— TASK BRIEF —
Each entry below should be written out exactly as it is, with no pictures.

Transcribed page contents
# # # # #

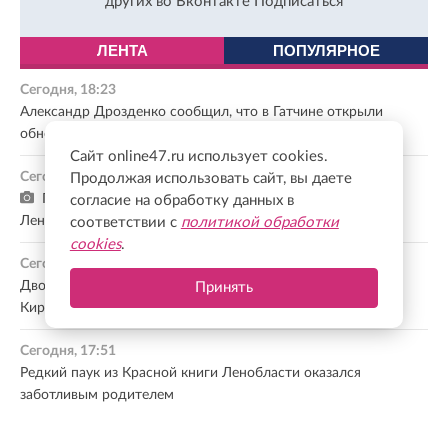
других во Вконтакте
Подписаться
ЛЕНТА
ПОПУЛЯРНОЕ
Сегодня, 18:23
Александр Дрозденко сообщил, что в Гатчине открыли
обновленную аллею Императора Павла I
Сайт online47.ru использует cookies.
Сегодня, 18:08
Продолжая использовать сайт, вы даете
Почти 100 студентов отправятся помогать в районы
согласие на обработку данных в
Ленобласти в рамках «Ладожского десанта»
соответствии с
политикой обработки
cookies
.
Сегодня, 17:54
Двое детей пострадали в лобовом столкновении машин в
Принять
Киришском районе Ленобласти
Сегодня, 17:51
Редкий паук из Красной книги Ленобласти оказался
заботливым родителем
Сегодня, 17:28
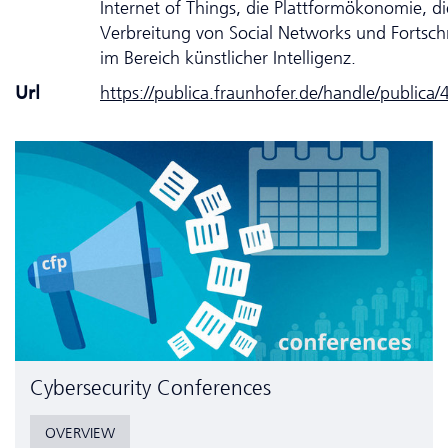
Internet of Things, die Plattformökonomie, di
Verbreitung von Social Networks und Fortschr
im Bereich künstlicher Intelligenz.
Url
https://publica.fraunhofer.de/handle/publica
Cyber­security Conferences
OVERVIEW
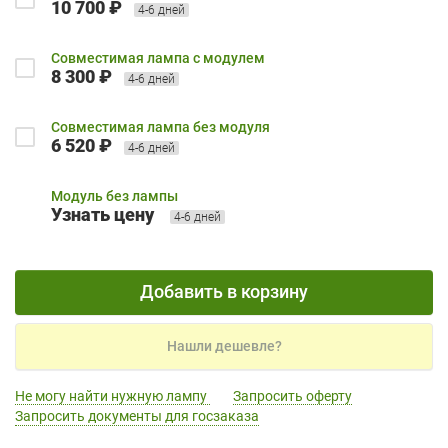
10 700 ₽
4-6 дней
Совместимая лампа с модулем
8 300 ₽
4-6 дней
Совместимая лампа без модуля
6 520 ₽
4-6 дней
Модуль без лампы
Узнать цену
4-6 дней
Добавить в корзину
Нашли дешевле?
Не могу найти нужную лампу
Запросить оферту
Запросить документы для госзаказа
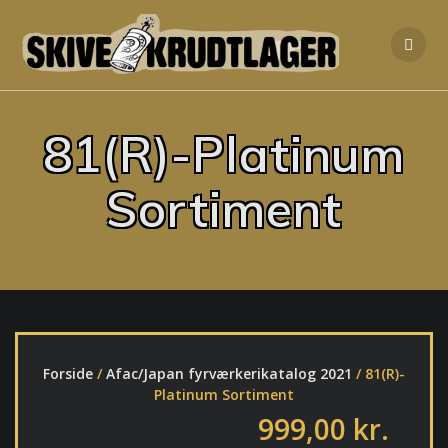
Skip
to
content
81(R)-Platinum
Sortiment
Forside
/
Afac/Japan fyrværkerikatalog 2021
/ 81(R)-
Platinum Sortiment
999,00
kr.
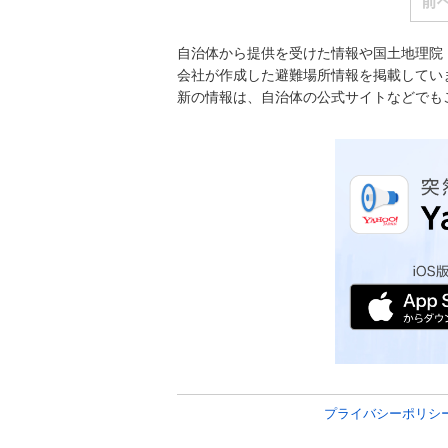
前
自治体から提供を受けた情報や国土地理院
会社が作成した避難場所情報を掲載してい
新の情報は、自治体の公式サイトなどでも
プライバシーポリシ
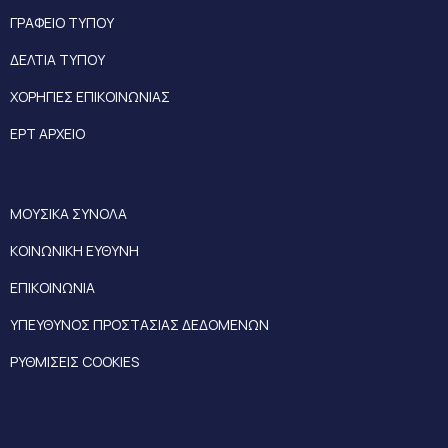
ΓΡΑΦΕΙΟ ΤΥΠΟΥ
ΔΕΛΤΙΑ ΤΥΠΟΥ
ΧΟΡΗΓΙΕΣ ΕΠΙΚΟΙΝΩΝΙΑΣ
ΕΡΤ ΑΡΧΕΙΟ
ΜΟΥΣΙΚΑ ΣΥΝΟΛΑ
ΚΟΙΝΩΝΙΚΗ ΕΥΘΥΝΗ
ΕΠΙΚΟΙΝΩΝΙΑ
ΥΠΕΥΘΥΝΟΣ ΠΡΟΣΤΑΣΙΑΣ ΔΕΔΟΜΕΝΩΝ
ΡΥΘΜΙΣΕΙΣ COOKIES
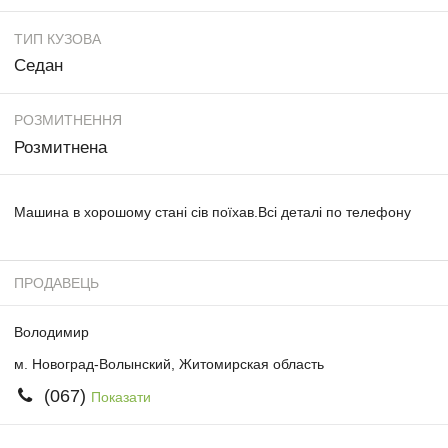
ТИП КУЗОВА
Седан
РОЗМИТНЕННЯ
Розмитнена
Машина в хорошому стані сів поїхав.Всі деталі по телефону
ПРОДАВЕЦЬ
Володимир
м. Новоград-Волынский, Житомирская область
(067)
Показати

# # # # #

— ANSWER —
других во Вконтакте
Подписаться
ЛЕНТА
ПОПУЛЯРНОЕ
Сегодня, 18:23
Александр Дрозденко сообщил, что в Гатчине открыли
обновленную аллею Императора Павла I
Сайт online47.ru использует cookies.
Сегодня, 18:08
Продолжая использовать сайт, вы даете
Почти 100 студентов отправятся помогать в районы
согласие на обработку данных в
Ленобласти в рамках «Ладожского десанта»
соответствии с
политикой обработки
cookies
.
Сегодня, 17:54
Двое детей пострадали в лобовом столкновении машин в
Принять
Киришском районе Ленобласти
Сегодня, 17:51
Редкий паук из Красной книги Ленобласти оказался
заботливым родителем
Сегодня, 17:28
Internet of Things, die Plattformökonomie, di
Verbreitung von Social Networks und Fortschr
im Bereich künstlicher Intelligenz.
Url
https://publica.fraunhofer.de/handle/publica
Cyber­security Conferences
OVERVIEW
10 700 ₽
4-6 дней
Совместимая лампа с модулем
8 300 ₽
4-6 дней
Совместимая лампа без модуля
6 520 ₽
4-6 дней
Модуль без лампы
Узнать цену
4-6 дней
Добавить в корзину
Нашли дешевле?
Не могу найти нужную лампу
Запросить оферту
Запросить документы для госзаказа
Skip
to
content
81(R)-Platinum
Sortiment
Forside
/
Afac/Japan fyrværkerikatalog 2021
/ 81(R)-
Platinum Sortiment
999,00
kr.
前
自治体から提供を受けた情報や国土地理院
会社が作成した避難場所情報を掲載してい
新の情報は、自治体の公式サイトなどでも
プライバシーポリシ
ΓΡΑΦΕΙΟ ΤΥΠΟΥ
ΔΕΛΤΙΑ ΤΥΠΟΥ
ΧΟΡΗΓΙΕΣ ΕΠΙΚΟΙΝΩΝΙΑΣ
ΕΡΤ ΑΡΧΕΙΟ
ΜΟΥΣΙΚΑ ΣΥΝΟΛΑ
ΚΟΙΝΩΝΙΚΗ ΕΥΘΥΝΗ
ΕΠΙΚΟΙΝΩΝΙΑ
ΥΠΕΥΘΥΝΟΣ ΠΡΟΣΤΑΣΙΑΣ ΔΕΔΟΜΕΝΩΝ
ΡΥΘΜΙΣΕΙΣ COOKIES
ТИП КУЗОВА
Седан
РОЗМИТНЕННЯ
Розмитнена
Машина в хорошому стані сів поїхав.Всі деталі по телефону
ПРОДАВЕЦЬ
Володимир
м. Новоград-Волынский, Житомирская область
(067)
Показати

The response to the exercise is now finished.